Bürger schreibt von Frauen mit Kinderwagen und Alkoholflasche in der Hand
„Dass jetzt aber auch Frauen mit Kinderwagen mit Wodka- oder Bierflasche in der Hand mittags im Djakartaweg anzutreffen sind, ist sehr verstörend“, schreibt ein Bürger, dem sich weitere angeschlossen haben. Abschließend heißt es an die Adresse der Bezirkspolitik: „Wenn Sie nicht wollen, dass die zunehmende Unzufriedenheit der hier wohnenden Nachbarschaft laut wird, sollten Sie hier rechtzeitig eingreifen.“
„Die Beschwerdelage ist uns bekannt. Fördern und Wohnen (F&W) steht dazu bereits in Kontakt mit Anwohnerinnen und Anwohnern, die Beschwerden und Sorgen geäußert haben. Um hierauf zu reagieren, wurden zusammen mit dem Deutschen Roten Kreuz (DRK), das die Unterkunft im Auftrag von F&W betreibt, bereits Maßnahmen ergriffen“, sagt Wolfgang Arnhold, Sprecher der Hamburger Sozialbehörde.
City Nord: Betreiber der Flüchtlingsunterkunft reinigt auch Umgebung
Beispielsweise habe das DRK den Radius, in dem es die Anlage der Unterkunft von Abfällen reinigt, auf die Umgebung ausgeweitet. „Weiterhin steht F&W in engem Austausch mit der Polizei im Hinblick auf den Umgang mit alkoholisierten Personen“, so Arnhold. Auf den Flächen für die allgemeine Nutzung gebe es in der Unterkunft ein Alkoholkonsumverbot.
Die Stadtreinigung bestätigt auf Abendblatt-Anfrage, dass am Djakartaweg im Zuge der Erweiterung der U5 im Dezember auf Bitten der Hochbahn zwei Papierkörbe abgebaut wurden. Allerdings habe es seit 2018 keine Hotline-Meldung mehr gegeben. Dort stünden insgesamt fünf Papierkörbe, die zweimal wöchentlich, nämlich montags und donnerstags geleert würden.
Kay Goetze, Sprecher der Stadtreinigung, kündigte an, man werde in dem Bereich zusätzlich drei Papierkörbe aufstellen, auch wenn man bei einer Kontrolle am Mittwoch keine Auffälligkeiten festgestellt habe.
Flüchtlingsunterkunft: Anwohner berichten von Lärm in der Nacht
Beim Abendblatt-Ortstermin klemmen in den bestehenden Müllbehältern frische Tüten, es liegt kein Abfall in den Eimern, aber auch nicht davor. Nur die eine oder andere leere Zigarettenpackung modert entlang der Strecke im Gras vor sich hin. Die feuchten Bänke liegen verlassen da – seit Tagen herrscht allerdings auch kein Wetter, der die Menschen ins Freie treibt.

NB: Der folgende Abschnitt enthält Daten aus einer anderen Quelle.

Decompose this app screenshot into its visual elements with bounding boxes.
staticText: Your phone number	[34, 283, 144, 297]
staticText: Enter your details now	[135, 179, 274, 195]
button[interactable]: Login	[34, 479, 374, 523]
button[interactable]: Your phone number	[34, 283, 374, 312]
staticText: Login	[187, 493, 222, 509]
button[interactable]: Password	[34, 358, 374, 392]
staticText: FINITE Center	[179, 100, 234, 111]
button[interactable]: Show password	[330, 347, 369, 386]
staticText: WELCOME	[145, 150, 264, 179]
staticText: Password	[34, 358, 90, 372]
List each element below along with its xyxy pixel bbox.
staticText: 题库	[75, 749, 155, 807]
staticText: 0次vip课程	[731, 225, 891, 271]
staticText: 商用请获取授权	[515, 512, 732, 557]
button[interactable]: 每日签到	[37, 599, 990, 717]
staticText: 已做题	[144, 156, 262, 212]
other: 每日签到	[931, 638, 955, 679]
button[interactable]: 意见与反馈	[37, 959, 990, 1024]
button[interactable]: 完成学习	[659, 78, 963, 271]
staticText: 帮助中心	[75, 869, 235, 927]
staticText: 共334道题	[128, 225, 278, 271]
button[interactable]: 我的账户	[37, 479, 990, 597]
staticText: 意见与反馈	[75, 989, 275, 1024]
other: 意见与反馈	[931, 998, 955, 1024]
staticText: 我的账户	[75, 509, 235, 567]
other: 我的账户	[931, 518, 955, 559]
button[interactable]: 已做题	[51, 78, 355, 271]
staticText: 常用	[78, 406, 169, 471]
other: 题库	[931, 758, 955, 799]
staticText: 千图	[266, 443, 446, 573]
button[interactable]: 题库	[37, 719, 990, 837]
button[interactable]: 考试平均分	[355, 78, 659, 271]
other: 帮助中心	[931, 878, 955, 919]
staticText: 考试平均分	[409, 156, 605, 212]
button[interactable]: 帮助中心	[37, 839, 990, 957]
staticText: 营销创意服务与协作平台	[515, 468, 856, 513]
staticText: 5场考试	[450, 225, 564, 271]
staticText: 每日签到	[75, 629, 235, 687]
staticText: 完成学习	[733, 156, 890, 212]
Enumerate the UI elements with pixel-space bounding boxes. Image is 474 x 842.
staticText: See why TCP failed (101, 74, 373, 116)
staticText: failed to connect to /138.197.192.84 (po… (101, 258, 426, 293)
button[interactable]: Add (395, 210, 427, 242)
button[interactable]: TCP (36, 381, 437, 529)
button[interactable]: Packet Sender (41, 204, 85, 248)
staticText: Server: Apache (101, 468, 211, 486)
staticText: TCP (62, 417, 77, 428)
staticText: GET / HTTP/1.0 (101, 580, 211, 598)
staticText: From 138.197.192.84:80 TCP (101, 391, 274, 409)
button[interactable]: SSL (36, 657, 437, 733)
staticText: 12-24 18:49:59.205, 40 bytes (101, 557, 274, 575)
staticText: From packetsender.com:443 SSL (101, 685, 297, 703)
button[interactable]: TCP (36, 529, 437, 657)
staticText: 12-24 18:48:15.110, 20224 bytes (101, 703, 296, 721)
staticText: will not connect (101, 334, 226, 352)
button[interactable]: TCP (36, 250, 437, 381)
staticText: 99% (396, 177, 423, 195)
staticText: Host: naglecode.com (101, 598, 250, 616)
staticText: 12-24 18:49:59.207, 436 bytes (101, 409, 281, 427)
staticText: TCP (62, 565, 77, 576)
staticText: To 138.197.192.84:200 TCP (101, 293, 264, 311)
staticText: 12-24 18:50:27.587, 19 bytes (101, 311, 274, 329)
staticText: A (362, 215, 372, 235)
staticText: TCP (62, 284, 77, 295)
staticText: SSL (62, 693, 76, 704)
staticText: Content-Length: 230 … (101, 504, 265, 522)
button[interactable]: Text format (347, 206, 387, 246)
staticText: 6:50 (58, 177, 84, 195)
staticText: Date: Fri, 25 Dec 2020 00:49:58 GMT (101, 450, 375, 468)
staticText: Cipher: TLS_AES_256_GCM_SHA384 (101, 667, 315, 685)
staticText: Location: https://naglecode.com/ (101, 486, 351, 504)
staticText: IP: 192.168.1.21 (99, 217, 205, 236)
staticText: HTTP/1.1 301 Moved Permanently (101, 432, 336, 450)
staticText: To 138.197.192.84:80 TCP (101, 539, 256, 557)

Eine Bewohnerin der großen Mehrfamilienhäuser am Mohringbogen sagt, sie bekomme immer mal wieder mit, dass Menschen nachts am Djakartaweg lautstark feiern. „Es liegen auch oft Glasscherben herum. Das ist sehr ärgerlich für mich, wenn ich mit dem Fahrrad komme.“ Zur Situation tagsüber könne sie wenig sagen, da sie dann bei der Arbeit sei.
City Nord: Personal ist laut Behörde an sieben Tagen die Woche präsent
Die Sozialbehörde versichert, dass man sich um die Bewohner der Unterkunft kümmert. Seit dem Bezug des Standorts sei Personal an sieben Tagen pro Woche präsent. „Sozialarbeiterinnen und Sozialarbeiter leisten Orientierungsberatung im Personalschlüssel 1:80 und organisieren ein friedliches Zusammenleben“, sagt der Behördensprecher. Die Mitarbeiter helfen beim Umgang mit Ämtern, Schulen, Kitas und vermitteln Kontakte zu Beratungs- und Hilfsstellen.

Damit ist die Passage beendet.